December 9, 2011
The Risks of Excess Vitamins and Other Nutrients
This is an excellent topic to fit with the last two on supplements and multivitamins. I do not think about it generally because I am aware of the difference between fat and water-soluble nutrients. I do not consciously think about this because of the few supplements I do take, but I do tend to be more careful with fat-soluble because the body does not automatically flush excess out of the body.
The body sometimes does not automatically flush excess water soluble, but in general, it does. Water-soluble excess is generally flushed and not stored by the body. There are exceptions that you need to be aware. Too much vitamin B6 can cause nerve damage. Excess niacin can cause flushing and excess vitamin C may cause kidney stones. A serious problem may be caused by excess folic acid, which may mask vitamin B12 deficiency and is most common in people over the age of 50.
Fat-soluble is dissolved in fat and stored by body tissues for use later. However, fat-soluble is not equal as Vitamin D is a hormone and apparently allows higher tolerances than other fat-soluble vitamins. Vitamin D is one of the more controversial vitamins as many think the Institute of Medicine (IOM) has set the limit too low for the needs of the body. Many are claiming vitamin D has more health benefits than it may have.
Vitamins A, E, and K are also fat-soluble. Because they are stored, over time they can rise to dangerous levels and lead to a condition called hypervitaminosis. This means excess amounts of a vitamin in the body that are unhealthy and can cause health consequences.
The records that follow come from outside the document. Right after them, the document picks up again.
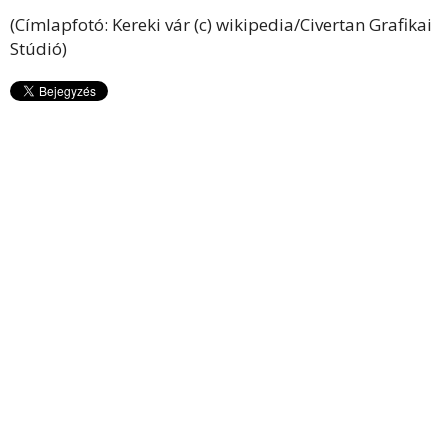
(Címlapfotó: Kereki vár (c) wikipedia/Civertan Grafikai
Stúdió)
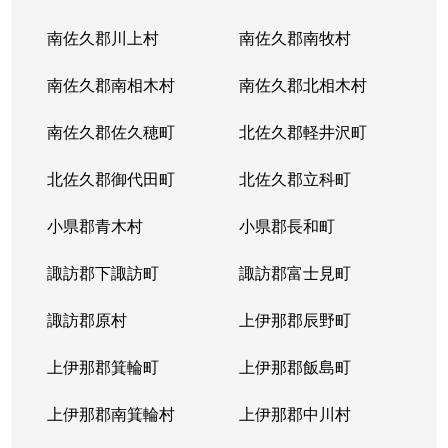
南佐久郡川上村
南佐久郡南牧村
南佐久郡南相木村
南佐久郡北相木村
南佐久郡佐久穂町
北佐久郡軽井沢町
北佐久郡御代田町
北佐久郡立科町
小県郡青木村
小県郡長和町
諏訪郡下諏訪町
諏訪郡富士見町
諏訪郡原村
上伊那郡辰野町
上伊那郡箕輪町
上伊那郡飯島町
上伊那郡南箕輪村
上伊那郡中川村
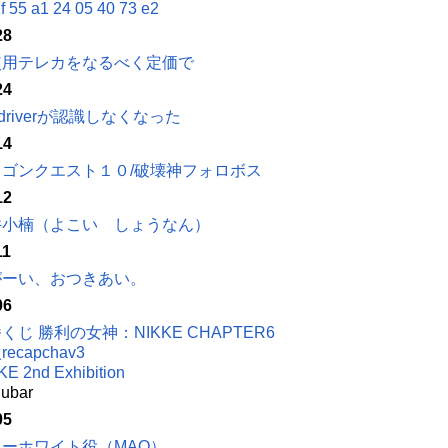
f 55 a1 24 05 40 73 e2
28
使用テレカをなるべく定価で
24
ndriverが認識しなくなった
14
ラゴンクエスト１０/破壊神フォロボス
12
井小楠（よこい しょうなん）
11
がーい、おつきあい。
06
くじ 勝利の女神：NIKKE CHAPTER6
ecapchav3
KE 2nd Exhibition
ubar
05
ノーホワイト役（MAO）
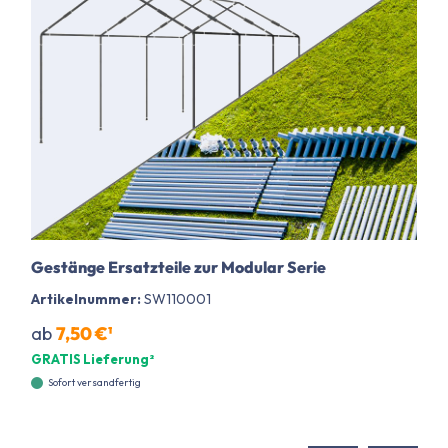
Gestänge Ersatzteile zur Modular Serie
Artikelnummer:
SW110001
ab
7,50 €¹
GRATIS Lieferung²
Sofort versandfertig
Excess vitamin A in women can cause birth defects and too much vitamin E may increase the risk of hemorrhaging. Excess vitamin K can reduce the effect of blood thinner medications and prevent normal blood clotting.
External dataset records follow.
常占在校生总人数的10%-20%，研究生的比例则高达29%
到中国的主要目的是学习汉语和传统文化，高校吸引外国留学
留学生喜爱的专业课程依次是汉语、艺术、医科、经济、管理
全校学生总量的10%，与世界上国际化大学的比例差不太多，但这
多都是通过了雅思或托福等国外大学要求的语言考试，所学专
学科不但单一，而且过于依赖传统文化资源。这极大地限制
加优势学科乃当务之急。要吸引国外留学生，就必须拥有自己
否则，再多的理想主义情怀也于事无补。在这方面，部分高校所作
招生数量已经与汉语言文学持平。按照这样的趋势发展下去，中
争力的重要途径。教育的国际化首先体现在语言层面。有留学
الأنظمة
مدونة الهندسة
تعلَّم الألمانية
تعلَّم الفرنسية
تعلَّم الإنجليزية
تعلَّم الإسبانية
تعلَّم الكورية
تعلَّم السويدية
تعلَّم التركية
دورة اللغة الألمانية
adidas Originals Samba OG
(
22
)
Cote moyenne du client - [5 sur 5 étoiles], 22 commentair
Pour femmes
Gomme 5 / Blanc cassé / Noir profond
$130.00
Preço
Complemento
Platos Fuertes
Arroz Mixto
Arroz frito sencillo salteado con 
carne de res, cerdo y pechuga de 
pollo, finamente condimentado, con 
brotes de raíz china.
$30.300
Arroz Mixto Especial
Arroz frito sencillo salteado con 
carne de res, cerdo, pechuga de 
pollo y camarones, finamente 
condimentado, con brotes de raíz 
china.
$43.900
Exceeding the recommended daily allowance (RDA) of many nutrients can cause the vitamins to act like drugs and may lead to health problems. Research has shown at what levels nutrients can cause potential problems and these levels do take into account all sources of vitamins and minerals from food, fortified food and supplements.
Fortified foods is a way for people to help fill the nutrient gaps and has resulted in production practices of adding iodine to salt, enriching grains with vitamins B and iron, and milk fortified with vitamins A and D. In combination with whole foods, supplements, and fortified foods is raising concerns from the experts. These concerns are that the supplements may cause the diets of people to exceed the safe upper limits and potentially lead to a toxic buildup of certain nutrients.
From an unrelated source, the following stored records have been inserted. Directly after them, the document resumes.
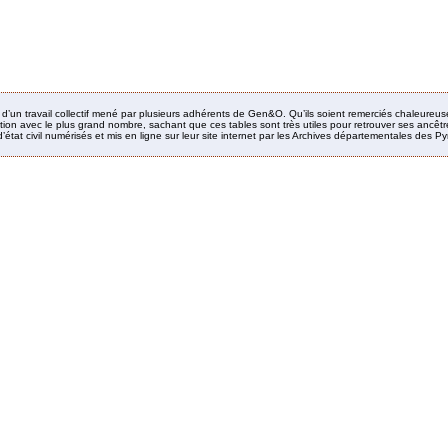
it d’un travail collectif mené par plusieurs adhérents de Gen&O. Qu’ils soient remerciés chaleureus
ion avec le plus grand nombre, sachant que ces tables sont très utiles pour retrouver ses ancêtres
’état civil numérisés et mis en ligne sur leur site internet par les Archives départementales des 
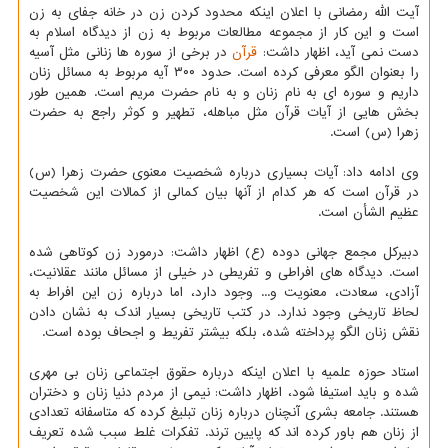
آیت الله رمضانی با اعلان اینکه محدود کردن زن در خانه جفای به زن
است و این کار از مجموعه مطالعات مربوط به زن از دیدگاه اسلام به
دست نمی آید، اظهار داشت:
قرآن
در برخی از سوره ها زنانی مثل آسیه
را بعنوان الگو معرفی کرده است. حدود ۳۰۰ آیه مربوط به مسائل زنان
داریم و سوره ای به نام زنان و به نام حضرت مریم است. همین طور
بخش هایی از آیات قرآن مثل مباهله، تطهیر و کوثر راجع به حضرت
زهرا (س) است.
وی ادامه داد: آیات بسیاری درباره شخصیت معنوی حضرت زهرا (س)
در قرآن است که هر کدام از آنها بیان کمالی از کمالات این شخصیت
عظیم الشأن است.
دبیرکل مجمع جهانی دوده (ع) اظهار داشت: درمورد زن کوتاهی شده
است. دیدگاه های افراطی و تفریطی در خیلی از مسائل مانند عقلانیت،
آزادی، سعادت، معنویت و... وجود دارد، اما درباره زن این افراط به
لحاظ تاریخی وجود ندارد. در کتب تاریخی بسیار اندک به نشان دادن
نقش زنان الگو پرداخته شده، بلکه بیشتر تفریط و اجحاف بوده است.
استاد حوزه علمیه با اعلان اینکه درباره حقوق اجتماعی زنان بی مهری
شده و باید استیفا شود، اظهار داشت: نیمی از مردم دنیا زنان و دختران
هستند. جامعه بشری آنچنان درباره زنان تبلیغ کرده که متاسفانه تعدادی
از زنان هم باور کرده اند که پایین ترند. تفکرات غلط سبب شده تعریف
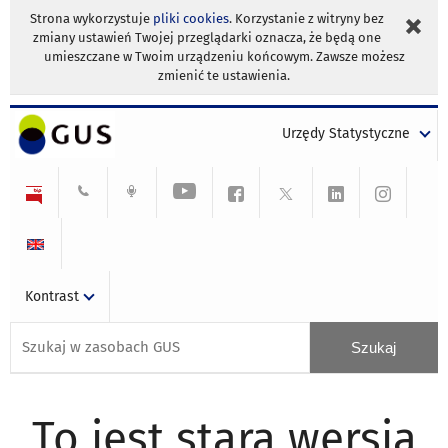
Strona wykorzystuje
pliki cookies
. Korzystanie z witryny bez
zmiany ustawień Twojej przeglądarki oznacza, że będą one
umieszczane w Twoim urządzeniu końcowym. Zawsze możesz
zmienić te ustawienia.
Urzędy Statystyczne
Kontrast
To jest stara wersja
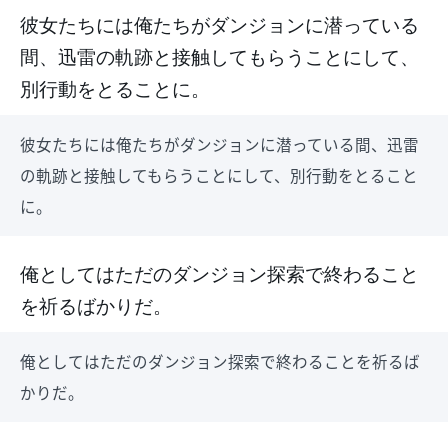
彼女たちには俺たちがダンジョンに潜っている
間、迅雷の軌跡と接触してもらうことにして、
別行動をとることに。
彼女たちには俺たちがダンジョンに潜っている間、迅雷
の軌跡と接触してもらうことにして、別行動をとること
に。
俺としてはただのダンジョン探索で終わること
を祈るばかりだ。
俺としてはただのダンジョン探索で終わることを祈るば
かりだ。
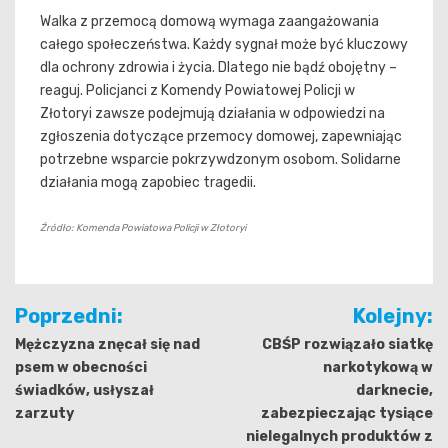
Walka z przemocą domową wymaga zaangażowania
całego społeczeństwa. Każdy sygnał może być kluczowy
dla ochrony zdrowia i życia. Dlatego nie bądź obojętny –
reaguj. Policjanci z Komendy Powiatowej Policji w
Złotoryi zawsze podejmują działania w odpowiedzi na
zgłoszenia dotyczące przemocy domowej, zapewniając
potrzebne wsparcie pokrzywdzonym osobom. Solidarne
działania mogą zapobiec tragedii.
Źródło: Komenda Powiatowa Policji w Złotoryi
Nawigacja
Poprzedni:
Kolejny:
wpisu
Mężczyzna znęcał się nad
CBŚP rozwiązało siatkę
psem w obecności
narkotykową w
świadków, usłyszał
darknecie,
zarzuty
zabezpieczając tysiące
nielegalnych produktów z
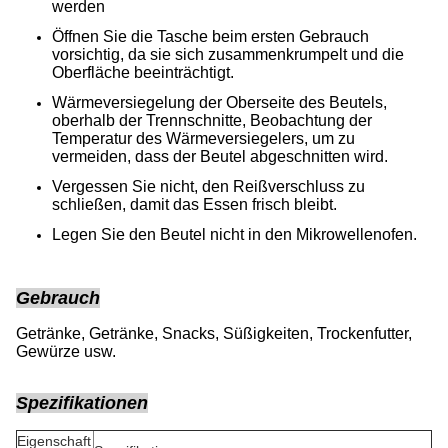
werden
Öffnen Sie die Tasche beim ersten Gebrauch
vorsichtig, da sie sich zusammenkrumpelt und die
Oberfläche beeinträchtigt.
Wärmeversiegelung der Oberseite des Beutels,
oberhalb der Trennschnitte, Beobachtung der
Temperatur des Wärmeversiegelers, um zu
vermeiden, dass der Beutel abgeschnitten wird.
Vergessen Sie nicht, den Reißverschluss zu
schließen, damit das Essen frisch bleibt.
Legen Sie den Beutel nicht in den Mikrowellenofen.
Gebrauch
Getränke, Getränke, Snacks, Süßigkeiten, Trockenfutter,
Gewürze usw.
Spezifikationen
Eigenschaft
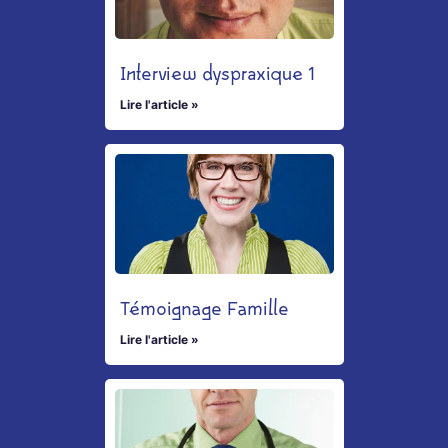
Interview dyspraxique 1
Lire l'article »
Témoignage Famille
Lire l'article »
Even though the article advises consulting a doctor, I am leery of this because many doctors will advise against supplements without doing any testing to determine if there are deficiencies to be concerned about. Consulting a dietitian is good advice. Even with this, it is still wise to know the upper limit for vitamins and minerals that you are taking, check all labels of your food choices to know which food are enriched with the same nutrients.